Death and Rebirth reminded me.

Not too far in the future, in Japan's capital city, exchange student Jamie Osterberg and Haruko Tatsumi - receptionist for a cybernetic biology corporation - are very much in love. Alas, their affair is fated to end terribly, because BioTrope's boss hog Hendra also wants Haruko... if only for her body. She may appear to be on the way out, but Hendra has no plans to go quietly into to great goodnight; instead, she intends to make use of the technology her firm have been developing to install her soul in another shell, and the young woman she's seen at the entrance desk looks like a perfect candidate.

Initially, everything goes according to plan. Hendra possesses Haruko, and when Jamie is caught snooping in the BioTrope building, looking for some explanation for his fiancĂ©e's sudden change of heart, she promptly dispatches a pair of assassins to tie up the loose end he represents. With the Kenjutso Haruko's father has helped him hone, Jamie faces his attackers bravely, but two guns trump one sword, however righteous. He's unceremoniously shot dead.


But this is The Crow - this is a story all about how love conquers all, even death; a story first told by James O'Barr after a drunk driver killed his girlfriend - so of course Jamie's death isn't the end. Far from it, in fact, for all this occurs in the first issue of Death and Rebirth, which concludes with the awakening of our tragic anti-hero, imbued now with the superhuman strength and agility that comes courtesy of the crow spirit.

And Jamie will stop at nothing to see Haruko's killers brought to justice.

It's a strong start, actually — compared to the remainder of the miniseries, at least. Overburdened by the necessary evil of exposition, assuredly, and rushed in a number of other ways - most notably, it would have been nice to spend a little longer with our lovers before their inevitable ends - but I enjoyed the first issue of Death of Rebirth more than any of the subsequent singles, which systematically subtract from the appeal of this near-future narrative. By the end, the setting has been rendered incidental at best, the aforementioned characters have practically vanished, excepting perhaps Hendra, whilst the story has become an embarrassing chronicle of The Crow cracking wise like Spider-man, or rather trying to.


I expected so much more from Bram Stoker Award-winning author John Shirley than this silliness. For one thing, he co-wrote the original film, so he's certainly no stranger to The Crow. One can only wonder if he too had forgotten what made the franchise so powerful in the first place... if indeed it ever was, and Death and Rebirth is such a waste of space that I can't help but second-guess myself.

In short, let this one rot, readers. But maybe don't give up on IDW's revival of The Crow quite so summarily. The next miniseries to bear the brand, subtitled Skinning the Wolves, is by James O'Barr himself, which sounds to me like an excellent litmus test as to the question of whether or not there's any life left in this old sow of a story.

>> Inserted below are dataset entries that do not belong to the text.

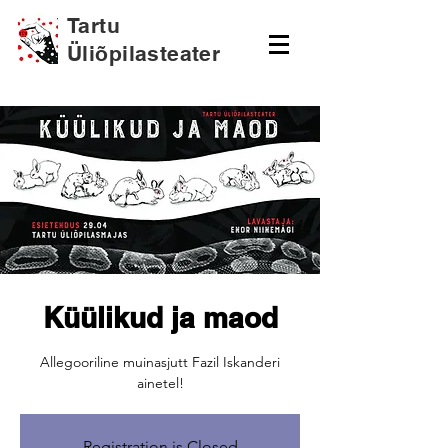
Tartu
Üliõpilasteater
Küülikud ja maod
Allegooriline muinasjutt Fazil Iskanderi
ainetel!
Registration is Closed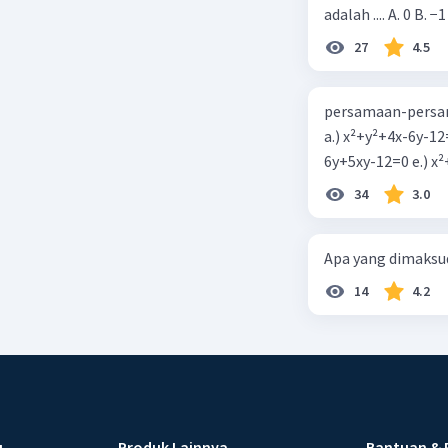
adalah .... A. 0 B. −1
27
4.5
persamaan-persam
a.) x²+y²+4x-6y-12
6y+5xy-1
34
3.0
Apa yang dimaksud
14
4.2
u
Produk Lainnya
Bantuan &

If however Skinning the Wolves doesn't improve on Death and Rebirth, then I'm out, and I most definitely won't be giving The Crow another go.

Tuesday, 19 July 2011

Book Review | Bioshock: Rapture by John Shirley


Buy this book from


It's the end of World War II. FDR's New Deal has redefined American politics. Taxes are at an all-time high. The bombing of Hiroshima and Nagasaki has brought a fear of total annihilation. The rise of secret government agencies and sanctions on business has many watching their backs. America's sense of freedom is diminishing... and many are desperate to take there freedom back.

Among them is a great dreamer, an immigrant who pulled himself from the depths of poverty to become one of the wealthiest and admired men in the world. That man is Andrew Ryan, and he believed that great men and women deserve better. And so he set out to create the impossible, a utopia free from government, censorship, and moral restrictions on science -- where what you give is what you get. He created Rapture: the shining city below the sea.

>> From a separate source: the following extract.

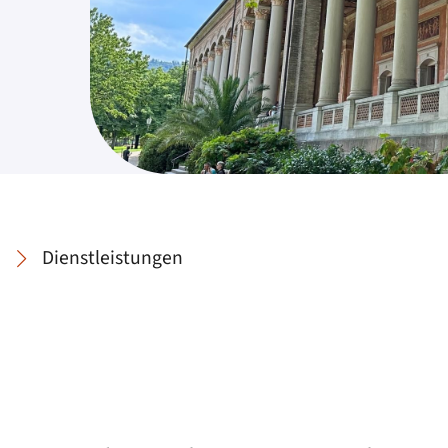
Dienstleistungen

But as we all know, this utopia suffered a great tragedy. This is the story of how it all came to be... and how it all ended.

***

Whether or not you play video games, you'll have heard of Bioshock, I bet. Somebody, at some point, simply must have told you all about Rapture, the great city under the sea which rose to impossible heights in the thrifty 50s before falling to cataclysmic lows only a few years later. This is that story.

Perhaps you know about Little Sisters and Big Daddies, too: the creepy, dead-eyed little girls with their syringes for extracting ADAM from bodies littered about the city, and the behemothic monsters clad in old-school diving suits who kept them company wherever they went. Certainly they proved an iconic pairing; in fact, I have a figurine of one of the latter on my mantelpiece.

But then, I would, because I loved Bioshock.

Is it the best game of all time? I don't know... I haven't played every last one, have I? But I'll say this, in no uncertain terms: the most meaningful experience I've ever had with a console controller in hand, I had while playing Bioshock. So I come to Bioshock: Rapture with great expectations. Yet hand in hand with every expectation, I bring an equal and opposite sense of trepidation, in part as a result of lessons learnt from Bioshock 2 -- a perfectly adequate sequel to the original ground-breaking game which nevertheless demonstrated that more of the same good thing isn't always a good thing. Bioshock 2 asked if lightning could strike twice. Turned out... not so much.

Maybe the third time's the charm, then?

Assuredly, with Bioshock: Rapture in the capable hands of Bram Stoker Award-winning genre author John Shirley, who previously novelised the silver screen adaptation of the comic book Constantine, there's every reason to think so. And Bioshock: Rapture begins very much in that mode. In an exceedingly smart move - the first of several testaments to the author's understanding of the craft (if not the art) of cross-media storytelling - Shirley opts not to retell the tale of the video game, of a city under the sea already in ruins, but rather expand upon than pre-history alluded to throughout Irrational's masterpiece, of Rapture's incredible rise.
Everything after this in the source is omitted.